The venue’s history goes back to Velocity Grill, which opened with the MCI Center and closed about 18 months later. It struggled because it was so large — 20,000 square feet on three floors — and couldn’t do enough business to pay rent on all of the space. It owed $540,000 in back taxes and $780,000 in back rent when it closed, according to a 1999 article in The Washington Times.

“It was before the area got redeveloped, on that side of the building. Nothing had been redeveloped in the area when [the Verizon Center, then called the MCI Center] first opened,” said Sheila Francis, a Verizon Center spokeswoman.

Since then, the space has been divided and each business has turned over at least once. The second floor became F Street Sports Bar for a while and is now Dewar’s 12 Clubhouse.

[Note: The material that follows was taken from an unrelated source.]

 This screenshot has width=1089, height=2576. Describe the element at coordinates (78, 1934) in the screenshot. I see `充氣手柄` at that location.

The ground floor went on to be Nick & Stef’s Steakhouse. It was managed by Thompson Hospitality LP, a Herndon food management company, and the Compass Group, Restaurant Associates’ former parent company. The steakhouse closed in mid-2004 and reopened as Drinx in August 2005.

Drinx was an American cuisine restaurant known for good hamburgers and a focus on, predictably, drinks. The bar had an extensive drink menu with specialties such as a berry white martini and a grapefruit vodka cocktail.

Just a block away from Drinx is Chinatown’s Seventh Street Northwest, arguably the trendiest stretch of restaurants and nightlife in the District, with such establishments as Rosa Mexicano, District ChopHouse & Brewery and Clyde’s of Gallery Place, making Drinx’s lack of success all the more surprising.

But while hopping from one restaurant or bar to another on Seventh Street is a straight shot north or south, Drinx is a turn down F Street, which is relatively quiet on non-game nights. In fact, Drinx’s facade is hard to see from Seventh Street.

Mr. Sellars thinks a restaurant can work in the space.

He said that when the Newseum opens at Sixth Street and Pennsylvania Avenue Northwest next fall, development will extend east to Sixth Street.

“That’s going to put that location in the middle of everything,” he said.

The Verizon Center said it’s in the process of finding another tenant.

“It might be a restaurant, it might be something else,” Ms. Francis said.